Washington state lawmakers are racing ahead on a new privacy bill that would cut off the sale of people’s precise phone-location data, taking direct aim at a booming commercial surveillance market. The timing is not an accident: advocates and reporters have shown that these data feeds can be quietly bought and, in some cases, tapped by federal agencies to map where people go.
Bill Would Bar Sale of ‘Precise’ Geolocation
Rep. Shelley Kloba’s consumer-data privacy proposal would treat precise geolocation as sensitive data and prohibit its sale, as reported by KUOW. The measure, filed as HB 1671, would also establish consumer rights, require companies to practice data minimization, and make violations enforceable under Washington’s Consumer Protection Act, according to the bill text. HB 1671 would require data controllers to limit what they collect and to disclose which categories of data they gather.
How ‘Precise’ Is Defined - and Where Others Have Acted
Advocates and some bills define “precise” geolocation as roughly the difference between an address and a block - about 1,700 to 1,750 feet - a threshold lawmakers use to separate routine services from fine-grained tracking, according to state privacy analyses such as Cybersecurity Law Report. As outlined by Consumer Reports, Maryland and Oregon already restrict sales of that level of location data, and Consumer Reports recently released a model State Location Privacy Act.
Washington has already drawn a hard line around health-related locations. The state bars geofencing around clinics and other in-person providers under the My Health My Data Act, which prevents the use of virtual boundaries to identify or target people visiting health facilities, as explained by legal analysts at Stoel Rives.
Surveillance Purchases That Sparked the Urgency
The latest push to block sales of precise location data did not come out of nowhere. Documents released by the ACLU show that components of the Department of Homeland Security bought bulk cellphone location information, according to the ACLU. Investigative reporting by 404 Media detailed how Immigration and Customs Enforcement purchased access to tools that can monitor phones across whole neighborhoods and trace device movements without a warrant.
Who Is Pushing Back
Business and tech groups - including state chambers of commerce and wireless and ad-tech trade associations - are urging lawmakers to hit the brakes. They warn that a broad ban could interfere with fraud prevention and with useful, real-time services. Industry witnesses have argued that consumers could miss relevant marketing or safety alerts if location signals are restricted, according to committee testimony and reporting by CalMatters. Privacy advocates counter that those conveniences do not outweigh the risk of exposing people who visit sensitive places like clinics, shelters or houses of worship.
Legal Stakes for Washingtonians
If HB 1671 becomes law, violations would be treated as unfair practices under the Consumer Protection Act, and the Attorney General would have an opportunity to seek cures before suing, the bill report says. Other states’ laws that ban selling precise geolocation use different enforcement structures and penalties and offer a roadmap for Washington, policy analysis shows (Cybersecurity Law Report).

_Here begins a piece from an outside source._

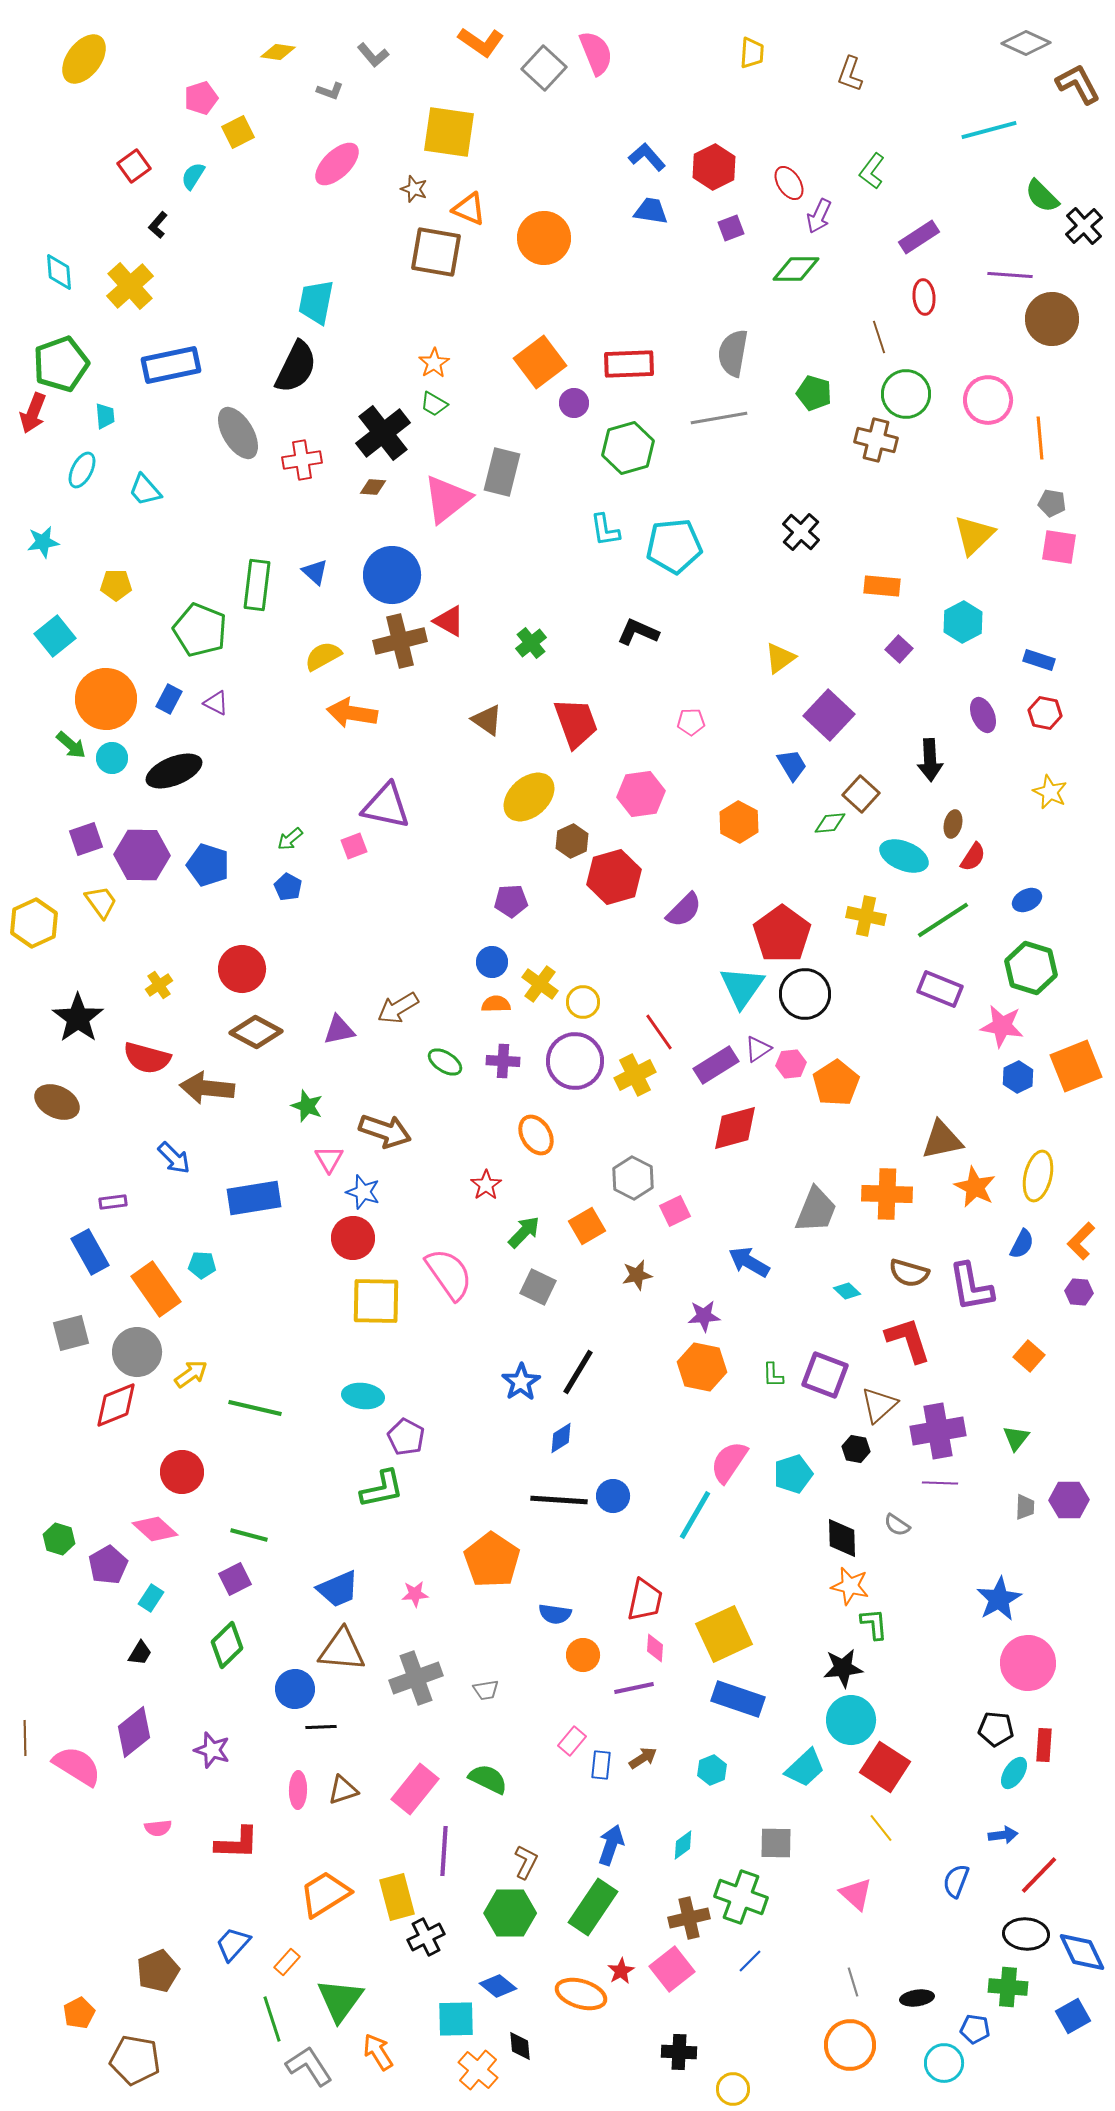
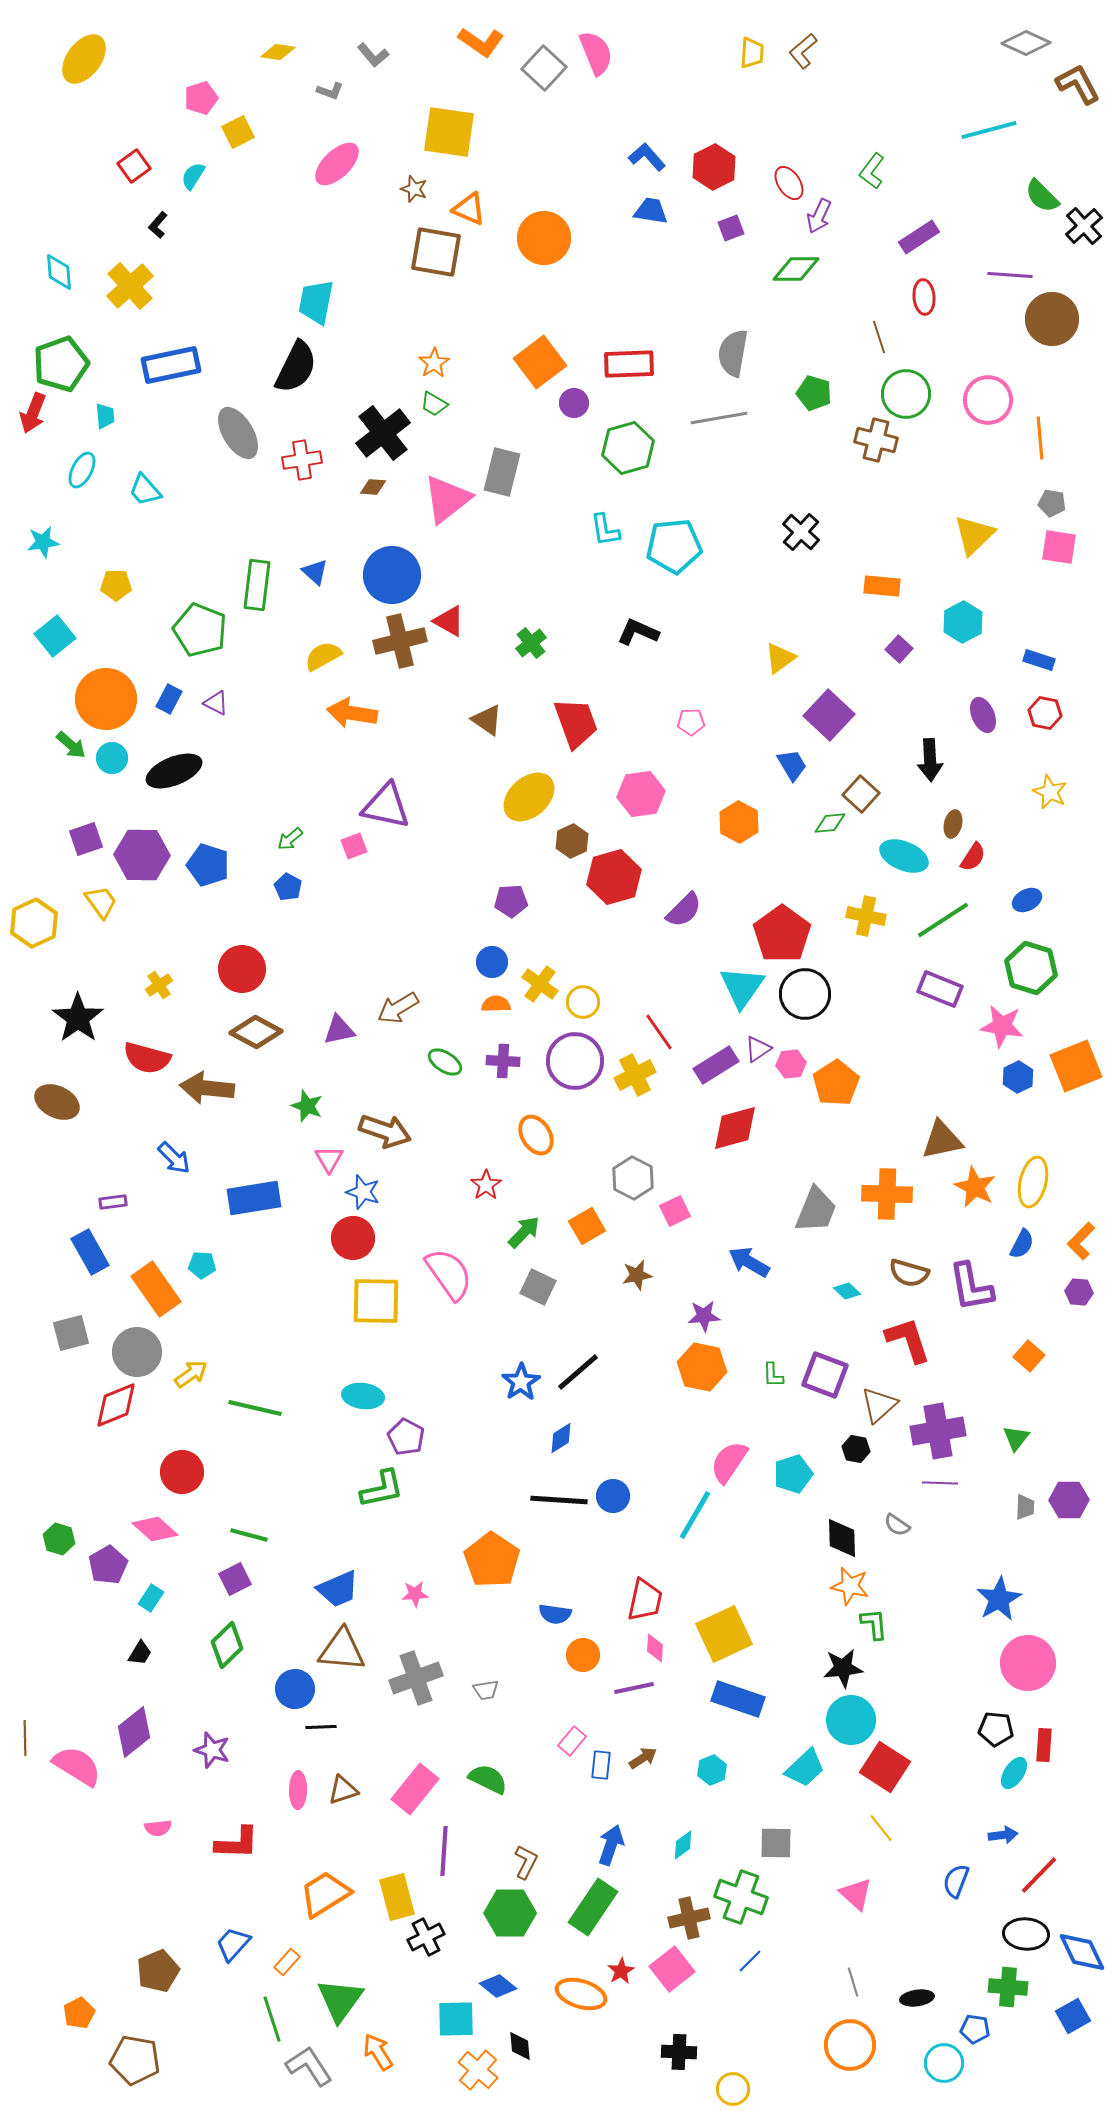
brown L-shape at (850, 74): moved 47 px left, 23 px up; rotated 30 degrees clockwise
yellow ellipse at (1038, 1176): moved 5 px left, 6 px down
black line at (578, 1372): rotated 18 degrees clockwise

For residents, that could mean ad-tech firms walling off Washington users from certain data practices or changing how apps request permissions and share location data. Privacy groups argue those shifts would be a net gain for safety and civil liberties.
What Comes Next
The Kloba bill has already seen multiple committee hearings, and advocates say the model language from Consumer Reports makes it easier for lawmakers to adapt similar measures this year, so Olympia is likely to see more debate. For now, privacy groups recommend that people limit background location sharing in apps and regularly review which services have access to their phone’s precise location.
Residents can track the bill’s status and upcoming public hearings through the state legislature’s information site at leg.wa.gov.